Apadrinhado e avalizado por ninguém menos que Filinto Müller, o homem forte do regime de 1964 (presidente e líder da Arena e do governo do general Garrastazu Médici no Senado) e, mais tarde, presidente do Senado e do Congresso Nacional), até ter encontrado a morte no acidente com a aeronave da Varig nas imediações de Paris, rumo ao Aeroporto Internacional de Orly, o CCC nascera de uma ideia até bem intencionada do advogado e pecuarista José Feliciano Baptista Neto, então sócio e diretor da Folha da Tarde e da Rádio Difusora Mato-grossense, ao lado do médico e professor Salomão Baruki, ex-vereador do PSD, partido de Juscelino Kubitscheck de Oliveira e Tancredo Neves (e em Mato Grosso, de Filinto Müller, até então aliado incondicional de Getúlio Vargas e do PTB).

A megalomania com que o CCC acabou hipertrofiado foi fruto da obsessão de Müller por demonstrar prestígio e poder junto aos seus correligionários logo no estado natal, onde não conseguira por duas vezes se eleger governador, a despeito de todo o prestígio junto ao Palácio do Catete, sede do governo federal até a inauguração de Brasília por Juscelino Kubitscheck de Oliveira, alvo do golpismo doentio da caserna fascista desde os tempos do Brasil Império. O que permitiu a Daniel Lopes empreender por todas as frentes em seu projeto político-midiático nos anos de chumbo.

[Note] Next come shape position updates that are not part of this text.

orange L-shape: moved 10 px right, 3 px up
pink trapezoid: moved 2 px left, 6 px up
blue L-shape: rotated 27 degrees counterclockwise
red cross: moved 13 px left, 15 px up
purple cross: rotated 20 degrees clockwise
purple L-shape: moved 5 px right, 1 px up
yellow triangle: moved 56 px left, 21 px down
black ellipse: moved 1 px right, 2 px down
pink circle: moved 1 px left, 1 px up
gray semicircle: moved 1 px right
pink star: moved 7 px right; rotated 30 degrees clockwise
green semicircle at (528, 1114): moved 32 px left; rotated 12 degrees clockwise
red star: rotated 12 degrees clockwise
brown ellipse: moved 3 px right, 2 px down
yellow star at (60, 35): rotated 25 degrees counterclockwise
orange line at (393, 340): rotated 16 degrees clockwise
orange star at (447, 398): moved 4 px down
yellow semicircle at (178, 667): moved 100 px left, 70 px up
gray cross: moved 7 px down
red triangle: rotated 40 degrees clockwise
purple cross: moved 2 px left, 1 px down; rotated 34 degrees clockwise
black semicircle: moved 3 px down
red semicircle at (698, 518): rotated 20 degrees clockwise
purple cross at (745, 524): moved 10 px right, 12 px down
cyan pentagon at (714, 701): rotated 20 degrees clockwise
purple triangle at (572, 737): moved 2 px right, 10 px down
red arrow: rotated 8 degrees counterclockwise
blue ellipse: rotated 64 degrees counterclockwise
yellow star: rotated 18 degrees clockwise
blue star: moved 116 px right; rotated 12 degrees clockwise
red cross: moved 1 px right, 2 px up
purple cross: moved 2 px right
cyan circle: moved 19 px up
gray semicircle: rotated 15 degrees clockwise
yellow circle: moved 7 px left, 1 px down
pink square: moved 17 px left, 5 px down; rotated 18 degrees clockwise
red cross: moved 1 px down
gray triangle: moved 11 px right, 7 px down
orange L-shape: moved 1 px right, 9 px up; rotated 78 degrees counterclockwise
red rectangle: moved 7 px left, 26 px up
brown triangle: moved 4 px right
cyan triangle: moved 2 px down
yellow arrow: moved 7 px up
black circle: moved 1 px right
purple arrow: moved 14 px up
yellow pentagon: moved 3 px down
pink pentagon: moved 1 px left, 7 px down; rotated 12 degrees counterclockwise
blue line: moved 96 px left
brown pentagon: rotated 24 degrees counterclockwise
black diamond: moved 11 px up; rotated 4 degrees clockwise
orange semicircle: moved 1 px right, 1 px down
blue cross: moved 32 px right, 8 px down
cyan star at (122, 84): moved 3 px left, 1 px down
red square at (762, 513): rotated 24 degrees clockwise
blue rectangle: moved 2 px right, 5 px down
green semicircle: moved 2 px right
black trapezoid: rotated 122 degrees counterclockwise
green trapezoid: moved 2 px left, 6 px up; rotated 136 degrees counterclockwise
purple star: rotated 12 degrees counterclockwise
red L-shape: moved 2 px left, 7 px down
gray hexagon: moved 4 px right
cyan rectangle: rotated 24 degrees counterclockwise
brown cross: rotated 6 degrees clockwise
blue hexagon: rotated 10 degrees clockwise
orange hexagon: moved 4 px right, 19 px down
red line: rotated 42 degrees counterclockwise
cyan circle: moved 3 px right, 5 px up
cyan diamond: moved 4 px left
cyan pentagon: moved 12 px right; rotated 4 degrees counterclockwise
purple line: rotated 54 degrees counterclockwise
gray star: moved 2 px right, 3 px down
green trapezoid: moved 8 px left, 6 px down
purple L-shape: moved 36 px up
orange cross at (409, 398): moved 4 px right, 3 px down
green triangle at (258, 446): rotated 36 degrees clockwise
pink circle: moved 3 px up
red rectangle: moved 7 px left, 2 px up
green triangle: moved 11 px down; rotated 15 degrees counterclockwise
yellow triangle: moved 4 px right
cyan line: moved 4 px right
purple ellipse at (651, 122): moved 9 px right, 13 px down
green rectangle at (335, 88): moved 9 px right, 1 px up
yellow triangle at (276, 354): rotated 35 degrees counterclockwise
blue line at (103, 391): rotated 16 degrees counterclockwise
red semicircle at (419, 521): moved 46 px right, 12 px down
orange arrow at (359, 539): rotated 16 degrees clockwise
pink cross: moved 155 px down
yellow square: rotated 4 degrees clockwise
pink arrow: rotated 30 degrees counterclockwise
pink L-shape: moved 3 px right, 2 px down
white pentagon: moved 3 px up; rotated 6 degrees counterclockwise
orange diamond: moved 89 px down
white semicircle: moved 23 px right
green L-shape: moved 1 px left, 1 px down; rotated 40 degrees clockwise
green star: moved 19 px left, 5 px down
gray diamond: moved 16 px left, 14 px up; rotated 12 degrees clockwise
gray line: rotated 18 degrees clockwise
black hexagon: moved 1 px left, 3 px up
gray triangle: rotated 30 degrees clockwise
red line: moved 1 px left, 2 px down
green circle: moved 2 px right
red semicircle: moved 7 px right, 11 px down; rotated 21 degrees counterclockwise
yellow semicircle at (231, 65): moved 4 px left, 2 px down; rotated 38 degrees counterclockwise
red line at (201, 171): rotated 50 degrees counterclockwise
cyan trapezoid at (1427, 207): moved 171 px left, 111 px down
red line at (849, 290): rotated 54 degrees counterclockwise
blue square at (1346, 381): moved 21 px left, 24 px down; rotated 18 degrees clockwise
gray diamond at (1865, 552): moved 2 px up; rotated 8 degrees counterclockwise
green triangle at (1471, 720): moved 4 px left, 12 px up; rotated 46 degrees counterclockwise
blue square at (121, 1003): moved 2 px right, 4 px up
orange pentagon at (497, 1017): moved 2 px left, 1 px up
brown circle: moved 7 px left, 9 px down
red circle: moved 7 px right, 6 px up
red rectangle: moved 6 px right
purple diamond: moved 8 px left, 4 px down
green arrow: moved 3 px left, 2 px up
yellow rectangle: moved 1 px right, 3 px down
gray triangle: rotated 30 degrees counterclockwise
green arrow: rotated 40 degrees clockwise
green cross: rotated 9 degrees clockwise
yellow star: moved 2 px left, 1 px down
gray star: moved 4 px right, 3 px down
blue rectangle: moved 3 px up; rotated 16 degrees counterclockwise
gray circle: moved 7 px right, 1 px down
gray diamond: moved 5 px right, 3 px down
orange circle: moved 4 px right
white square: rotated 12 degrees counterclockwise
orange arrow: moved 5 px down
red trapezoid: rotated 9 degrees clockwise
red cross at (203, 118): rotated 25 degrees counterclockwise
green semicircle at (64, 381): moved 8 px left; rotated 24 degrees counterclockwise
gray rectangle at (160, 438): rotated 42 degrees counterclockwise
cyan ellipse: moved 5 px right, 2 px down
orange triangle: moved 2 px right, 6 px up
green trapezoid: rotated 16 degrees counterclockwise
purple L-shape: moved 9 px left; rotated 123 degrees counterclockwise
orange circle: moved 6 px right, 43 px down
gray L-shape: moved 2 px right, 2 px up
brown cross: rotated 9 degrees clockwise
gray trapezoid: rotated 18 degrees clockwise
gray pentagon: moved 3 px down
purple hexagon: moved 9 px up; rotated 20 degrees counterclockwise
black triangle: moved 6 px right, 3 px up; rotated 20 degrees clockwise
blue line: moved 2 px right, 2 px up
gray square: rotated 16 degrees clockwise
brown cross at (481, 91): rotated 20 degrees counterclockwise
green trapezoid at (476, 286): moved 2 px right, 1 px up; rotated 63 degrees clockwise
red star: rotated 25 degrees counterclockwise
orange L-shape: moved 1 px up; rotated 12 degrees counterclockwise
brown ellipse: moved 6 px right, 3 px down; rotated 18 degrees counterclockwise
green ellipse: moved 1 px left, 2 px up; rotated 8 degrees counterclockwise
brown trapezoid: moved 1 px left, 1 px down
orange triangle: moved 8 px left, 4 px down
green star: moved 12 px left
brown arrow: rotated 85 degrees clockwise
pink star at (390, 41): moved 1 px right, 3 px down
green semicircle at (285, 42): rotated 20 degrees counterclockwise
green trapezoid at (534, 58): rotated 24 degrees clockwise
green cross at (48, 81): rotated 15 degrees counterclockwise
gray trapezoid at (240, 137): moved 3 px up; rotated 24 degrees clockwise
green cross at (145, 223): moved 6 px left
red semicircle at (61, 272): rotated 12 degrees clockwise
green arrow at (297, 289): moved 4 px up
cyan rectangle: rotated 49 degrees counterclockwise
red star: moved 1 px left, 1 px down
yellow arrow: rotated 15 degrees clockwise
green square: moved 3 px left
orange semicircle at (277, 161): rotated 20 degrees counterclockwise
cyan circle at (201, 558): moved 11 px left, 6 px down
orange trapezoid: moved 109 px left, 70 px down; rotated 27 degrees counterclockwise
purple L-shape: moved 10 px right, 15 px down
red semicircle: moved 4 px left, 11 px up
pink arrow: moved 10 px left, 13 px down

Leal colega e amigo, o Jornalista Luiz Gonzaga Bezerra, ex-repórter especial do Jornal do Brasil, era a referência jornalística para o ex-correspondente de O Globo, então medíocre vespertino que não se constrangera ser reles porta-voz oficioso do regime de 1964, razão pela qual virou esse grande grupo de comunicação que acabou por desbancar a Rede Tupi de Rádio e Televisão (de Assis Chateaubriant, o emblemático Chatô), os Diários e Emissoras Associados espalhados pelo Brasil (inclusive a pioneira Agência Nacional dos Diários Associados, ANDA), a O Cruzeiro (por mais de 50 anos a maior revista semanal ilustrada), e décadas depois a Rede Manchete (de Adolfo Bloch, imigrante judeu russo que implantou a indústria de tintas gráficas no país e depois ousou competir com Roberto Marinho na televisão), a Bloch Editores e a Manchete (por décadas a segunda maior revista semanal ilustrada), a Editora Abril (de Victor Civita, o maior editor de revistas, fascículos e livros da América Latina, que um dia pretendeu possuir a sua sonhada TV Abril, mas foi sabotado pelo regime de 1964 e depois pelos seus ex-apoiadores, ligados aos Marinho).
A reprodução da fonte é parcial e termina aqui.